EXERCISE GOAL. Your copy of the entries below should hold exactly the lines from the one containing "10:00 - 12:00" to the one containing "mēs varam nodrošināt", inclusive, and no pictures.

════════

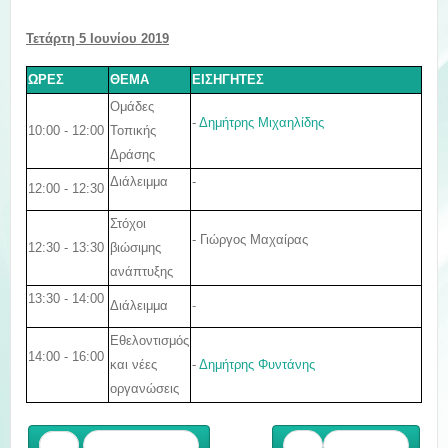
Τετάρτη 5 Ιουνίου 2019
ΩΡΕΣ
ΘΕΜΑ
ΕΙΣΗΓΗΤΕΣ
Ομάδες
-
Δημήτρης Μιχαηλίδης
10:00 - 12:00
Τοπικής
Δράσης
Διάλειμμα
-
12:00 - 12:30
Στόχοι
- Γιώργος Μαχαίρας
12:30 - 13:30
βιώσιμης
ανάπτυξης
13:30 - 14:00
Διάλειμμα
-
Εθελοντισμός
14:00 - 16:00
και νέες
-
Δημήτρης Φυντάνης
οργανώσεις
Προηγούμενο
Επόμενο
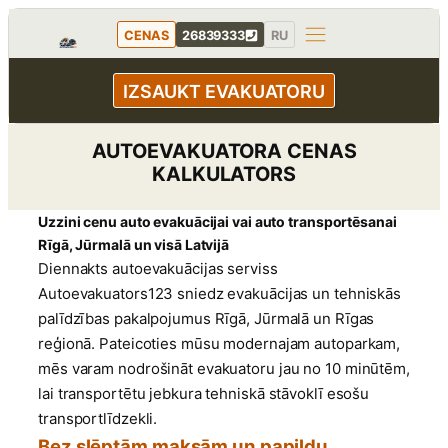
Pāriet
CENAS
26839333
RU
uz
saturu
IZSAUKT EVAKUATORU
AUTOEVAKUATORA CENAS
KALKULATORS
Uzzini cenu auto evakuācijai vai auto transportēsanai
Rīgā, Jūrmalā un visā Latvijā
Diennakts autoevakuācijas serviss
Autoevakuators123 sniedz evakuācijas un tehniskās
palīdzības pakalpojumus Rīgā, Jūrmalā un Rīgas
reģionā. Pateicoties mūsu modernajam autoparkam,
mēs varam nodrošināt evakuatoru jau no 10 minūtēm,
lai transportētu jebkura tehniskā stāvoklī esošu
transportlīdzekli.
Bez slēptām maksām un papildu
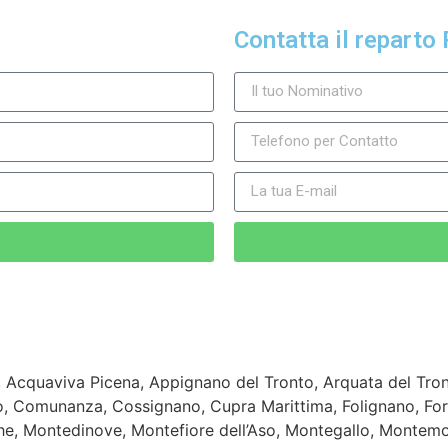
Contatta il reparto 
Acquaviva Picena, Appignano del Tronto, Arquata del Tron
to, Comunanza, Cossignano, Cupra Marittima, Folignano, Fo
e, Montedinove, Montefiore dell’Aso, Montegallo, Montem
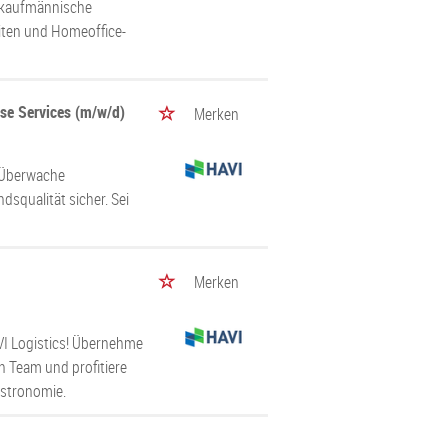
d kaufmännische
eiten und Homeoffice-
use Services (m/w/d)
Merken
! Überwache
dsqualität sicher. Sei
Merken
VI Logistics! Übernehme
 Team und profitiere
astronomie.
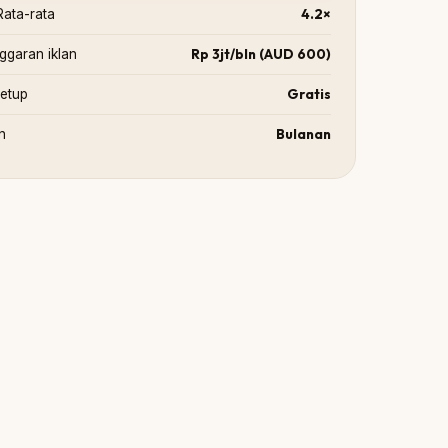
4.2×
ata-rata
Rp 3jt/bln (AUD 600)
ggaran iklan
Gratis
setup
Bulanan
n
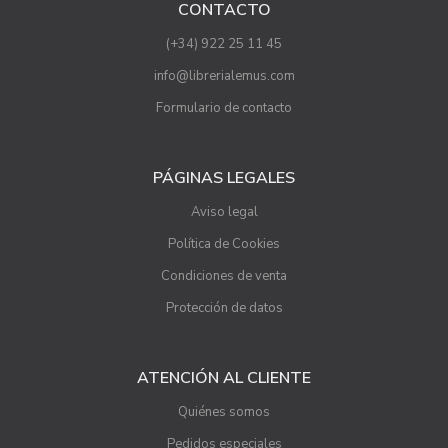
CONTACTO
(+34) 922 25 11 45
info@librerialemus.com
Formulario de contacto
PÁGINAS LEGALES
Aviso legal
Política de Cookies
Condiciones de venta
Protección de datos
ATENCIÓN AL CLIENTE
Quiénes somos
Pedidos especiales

════════

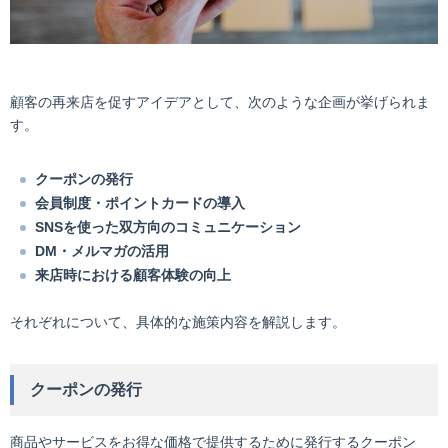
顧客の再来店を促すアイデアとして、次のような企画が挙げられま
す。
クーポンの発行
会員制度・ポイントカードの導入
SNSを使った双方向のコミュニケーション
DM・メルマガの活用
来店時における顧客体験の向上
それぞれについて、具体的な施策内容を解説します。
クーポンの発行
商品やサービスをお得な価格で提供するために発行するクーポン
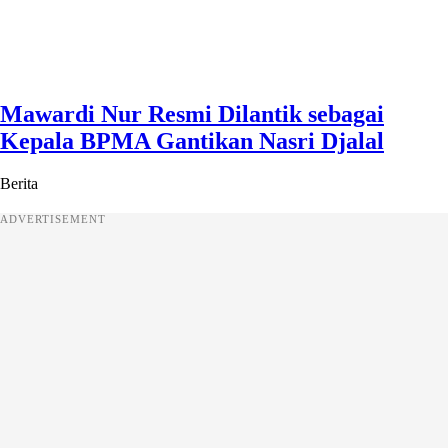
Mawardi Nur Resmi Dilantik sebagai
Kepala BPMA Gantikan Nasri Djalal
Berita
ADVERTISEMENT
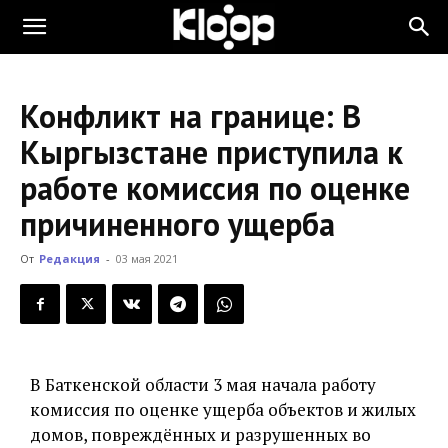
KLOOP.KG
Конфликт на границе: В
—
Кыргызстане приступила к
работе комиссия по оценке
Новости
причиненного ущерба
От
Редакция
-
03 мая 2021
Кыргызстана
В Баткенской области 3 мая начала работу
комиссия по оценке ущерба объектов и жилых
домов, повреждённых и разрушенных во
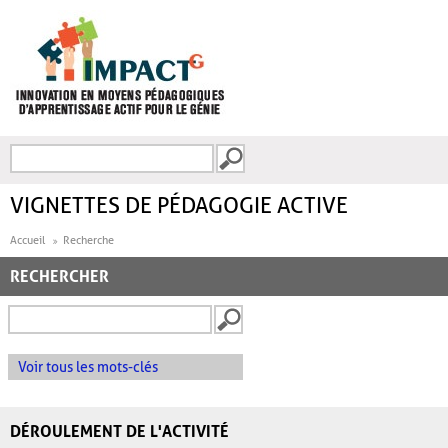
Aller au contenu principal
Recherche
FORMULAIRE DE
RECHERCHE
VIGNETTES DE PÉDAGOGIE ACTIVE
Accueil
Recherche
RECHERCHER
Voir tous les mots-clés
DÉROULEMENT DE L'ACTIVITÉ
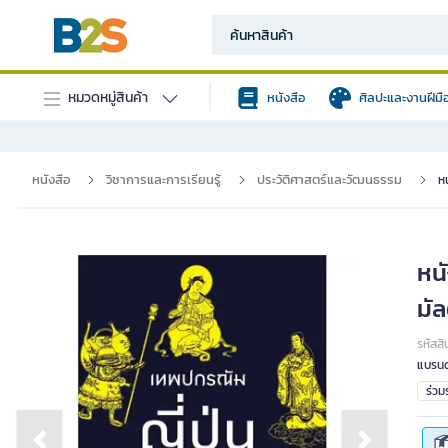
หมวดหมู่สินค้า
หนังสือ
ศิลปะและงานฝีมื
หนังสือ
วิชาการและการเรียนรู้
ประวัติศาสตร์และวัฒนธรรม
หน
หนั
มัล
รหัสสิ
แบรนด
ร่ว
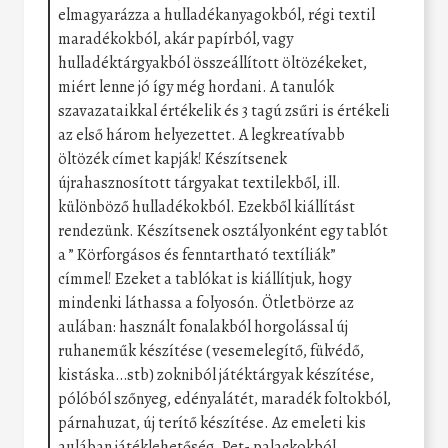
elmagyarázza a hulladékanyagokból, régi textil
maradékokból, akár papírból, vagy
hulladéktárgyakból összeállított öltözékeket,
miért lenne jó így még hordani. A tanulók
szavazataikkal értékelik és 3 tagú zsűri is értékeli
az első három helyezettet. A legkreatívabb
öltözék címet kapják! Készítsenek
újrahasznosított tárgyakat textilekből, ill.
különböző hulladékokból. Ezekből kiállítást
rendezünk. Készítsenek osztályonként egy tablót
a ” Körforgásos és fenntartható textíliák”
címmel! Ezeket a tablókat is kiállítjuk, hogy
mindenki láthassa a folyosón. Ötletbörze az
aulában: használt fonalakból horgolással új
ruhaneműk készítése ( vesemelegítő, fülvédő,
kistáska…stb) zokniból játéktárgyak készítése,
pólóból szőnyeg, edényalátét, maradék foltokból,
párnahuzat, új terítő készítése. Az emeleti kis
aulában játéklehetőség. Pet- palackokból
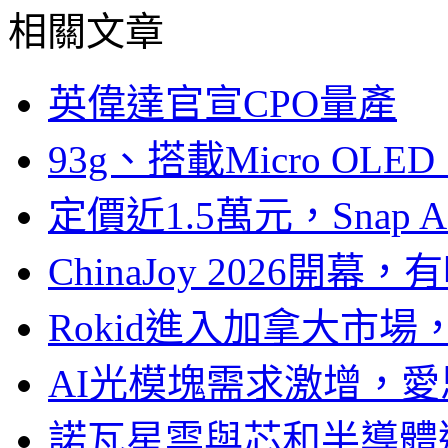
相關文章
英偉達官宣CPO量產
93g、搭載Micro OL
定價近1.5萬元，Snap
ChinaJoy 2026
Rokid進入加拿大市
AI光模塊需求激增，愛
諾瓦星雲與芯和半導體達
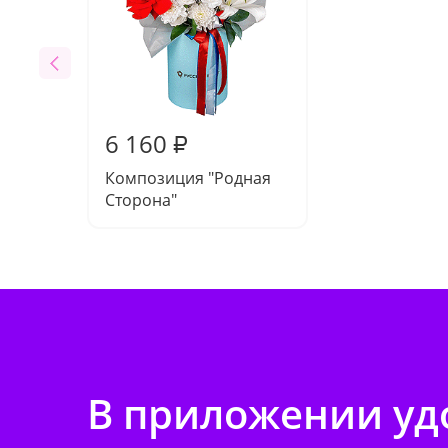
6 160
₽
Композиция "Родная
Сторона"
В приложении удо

════════

RESPONSE TO THE TASK.
10:00 - 12:00
Τοπικής
Δράσης
Διάλειμμα
-
12:00 - 12:30
Στόχοι
- Γιώργος Μαχαίρας
12:30 - 13:30
βιώσιμης
ανάπτυξης
13:30 - 14:00
Διάλειμμα
-
Εθελοντισμός
14:00 - 16:00
και νέες
-
Δημήτρης Φυντάνης
οργανώσεις
Προηγούμενο
Επόμενο
Pāriet
CENAS
26839333
RU
uz
saturu
IZSAUKT EVAKUATORU
AUTOEVAKUATORA CENAS
KALKULATORS
Uzzini cenu auto evakuācijai vai auto transportēsanai
Rīgā, Jūrmalā un visā Latvijā
Diennakts autoevakuācijas serviss
Autoevakuators123 sniedz evakuācijas un tehniskās
palīdzības pakalpojumus Rīgā, Jūrmalā un Rīgas
reģionā. Pateicoties mūsu modernajam autoparkam,
mēs varam nodrošināt evakuatoru jau no 10 minūtēm,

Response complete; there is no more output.